EMS Electronics design becomes more and more difficult to do well, as we continue to push both density and speeds higher when it comes to circuit design. High-RF designs require highly precise and controlled manufacturing to produce boards capable of standing up to lengthy use, and with sufficiently low failure rates.
Important Elements That Add Up To Great EMS Electronics Design
1 - Weave Density
Many newcomers to modern board design are surprised to learn that modern PCBs are layered. In fact, they can have dozens of layers, up to 50 or more. They alternate between high-resistance and low-resistance materials, so that multiple circuit lines can be stacked on top of each other. The high-resistance materials are what keep those lines from getting crossed by creating a barrier.

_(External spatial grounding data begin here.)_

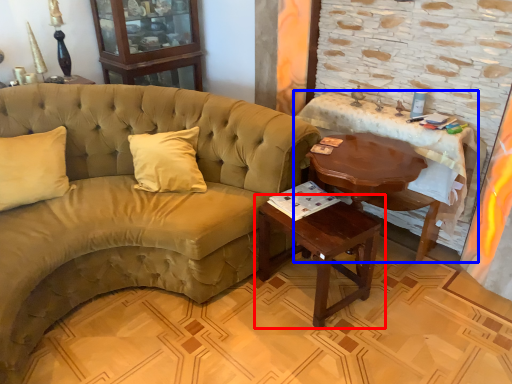 Question: Which object is further to the camera taking this photo, table (highlighted by a red box) or table (highlighted by a blue box)?

Choices:
 (A) table
 (B) table

Answer: (B) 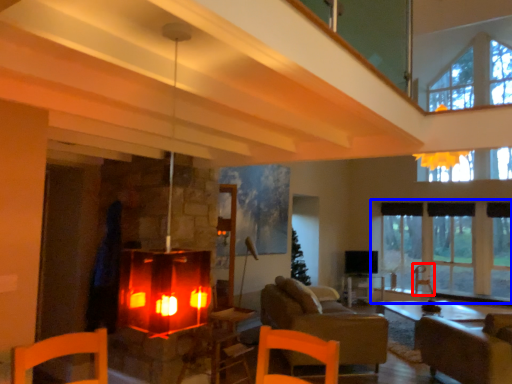 Question: Which point is closer to the camera, armchair (highlighted by a red box) or window (highlighted by a blue box)?

Choices:
 (A) armchair
 (B) window

Answer: (B) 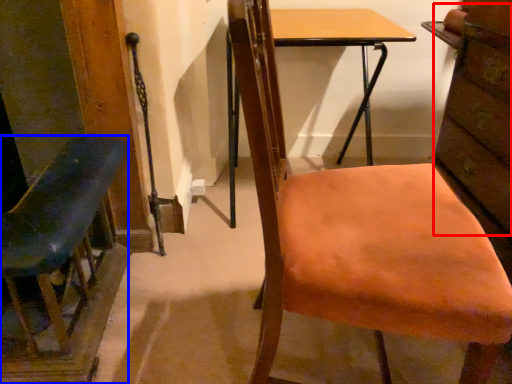 Question: Which of the following is the farthest to the observer, drawer (highlighted by a red box) or chair (highlighted by a blue box)?

Choices:
 (A) drawer
 (B) chair

Answer: (A) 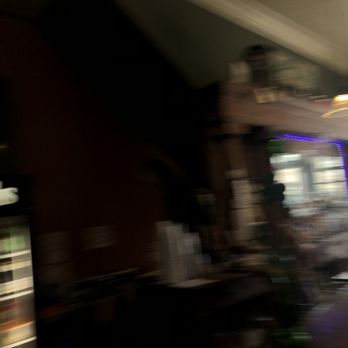 The height and width of the screenshot is (348, 348). What are the coordinates of `ceiling` in the screenshot? It's located at (321, 10).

Generally, these materials are fiberglass and resin, using fiberglass weaves on top of resin surfaces. The issue here is that low-cost manufacturers, especially overseas, will skimp on the fiberglass. Their products have a very loose weave, leaving gaps with little fiberglass conducting the electrical current. This degrades performance, as well as introducing syncronization issues due to the uneven speed of line transmission.
2 - Precise copper etching
In many cases, the "adding" of copper lines to a PCB is actually a subtractive process: The board starts with a full layer of copper, which is then etched away to leave only the lines and connector areas needed for the circuit design. It's crucial that these lines be as smooth as possible. Jagged edges or uneven etching on the copper reduce reliability and introduce extra RF interference when the board is placed under a high load.
In many cases, this is plainly visible, even to the naked eye. Take a look at one of your boards sometime. If the edges of the copper wiring look jagged, wavy, or otherwise not-smooth, you may want to start looking for a manufacturer with higher-quality equipment.
3 - Prototyper vs Manufacturer Mismatches
This is another issue we see crop up more and more: When a company is using Manufacturer A to create prototypes and Manufacturer B to mass-produce the final build, it is absolutely essential that B be able to provide the same level of precision and worksmanship that A can. We've seen far too many situations where a great prototype has given way to a poor product, because the full-scale manufacturing run couldn't match the prototype.
Frankly, the best solution here is usually just to go single-source. When a company has the capability to go straight from prototyping to a full run, that eliminates guesswork as well as the redundancies involved in hiring two separate manufacturers.
4 - Cleanliness / Ionic materials
When dealing with high-RF EMS electronics design, cleaning the board after production should involve more than just spraying it with water and hoping for the best. Even microscopic specks of ionic materials - natural insulators - can have significant impact on the final speed and reliability of PCBs.
Higher-quality manufacturers have equipment which tests the conductivity of the board throughout the cleansing process, which allows them to know when a board is sufficiently clean. Without this sort of qualitative assessment, the cleaning process becomes guesswork.